Recently there has been an increasing amount of research demonstrating that children’s early spatial thinking predicts their mathematical achievement and understanding in later years. The key skills are visualising what shapes will look like when they are combined or rotated.
When beginning to teach shapes, we start with the most common shapes; squares, triangles, circles, and rectangles, before introducing trickier shapes like diamonds, hexagons, and stars.
It’s interesting to note that when discussing shapes with your child you may find yourself talking about ‘slopey sides’, ‘roof shaped’ or ‘a flat bottom’, and using gestures to help. The vocabulary you use about shape properties, such as sides, edge and corner help children to identify the key features of shapes. The early experiences likely to develop such abilities would seem to be obvious – jigsaw puzzles and construction – and this is indeed what research has found.
We support this with an exciting range of jigsaw puzzles geared to all of the differing age groups and abilities of our children. We know that puzzle play generally improves children’s spatial thinking as they identify the features of pieces and physically rotate them to fit. It also suggests that providing increasingly challenging puzzles and actually teaching children puzzle-solving strategies, will develop children’s spatial skills. Shape puzzles can progress from shape sorters and insert puzzles, to jigsaw puzzles with more pieces and greater complexity.
Block and construction play have always formed an important element of Montessori learning in the early years, with some impressive results. We have a wide range of blocks, geometric shapes and building resources, and we also use natural building resources to encourage further imaginative building skills in our children. It’s interesting that research supports building play that initially takes place between older and younger children together, helps both to gain the most developmentally. The younger child is mirroring and gaining confidence to experiment, whilst the older child is gaining skills in being able to explain and demonstrate the task. Montessori supports this extremely well, as we already know.
Giving your child specific challenges, such as building a boat or a bridge, improves both their mathematics and ability to focus and think flexibly: hence the suggestion by researchers that this might increase ‘school readiness’.
Children will naturally start to recognise the shapes they’ve learnt about in the objects that they see around them. We will be encouraging them to point out and recognise different shapes they can find with indoor and outdoor treasure hunts, a wide range of shape related nursery activities, and also in the story books and songs that we will share through the term ahead.
Physical play can be incorporated by getting our children to actually make the shapes we are learning about with their hands or bodies. Team work will be encouraged to help them complete this task!

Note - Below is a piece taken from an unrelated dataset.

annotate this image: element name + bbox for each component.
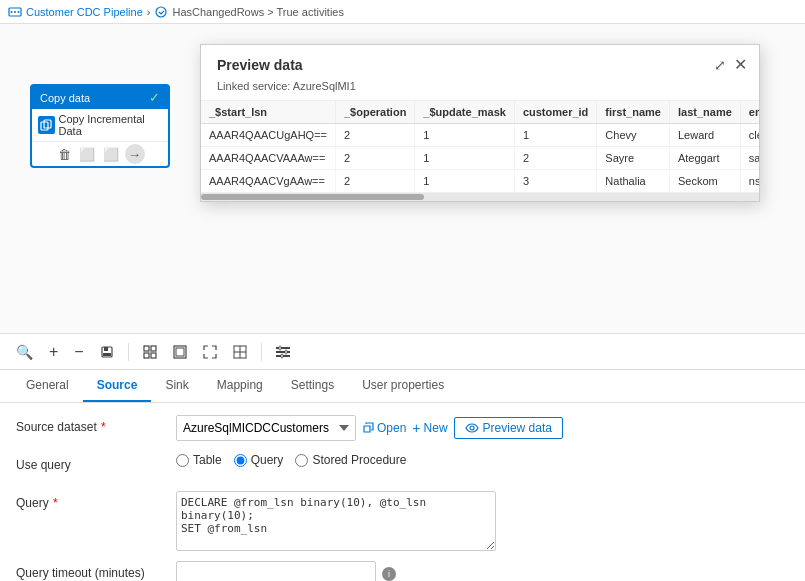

As part of the project we will also be talking to the children about architecture, and will be asking them to look at the different shapes, spaces and structures that form familiar buildings like their house, our nursery building etc. We will also be looking at some famous buildings from around the world that can be easily recognised by their shape.
Junk modelling lends itself really well to this project and we will be asking our children to create their own imaginative ‘buildings’ using cardboard boxes, tubes, glue etc. This can be scaled up in the outdoors to create larger sized constructions, and we can note how the shapes leave spaces sometimes large enough for us to walk or crawl through.
If you have any activity ideas, or favourite stories or songs from home that will support our project this term, please do let us know so that we can include them in our nursery day.
We’re excited to be learning about all things shape related and I’ll kick us off with everyone’s favourite shape that’s easy to spot…..THE CIRCLE!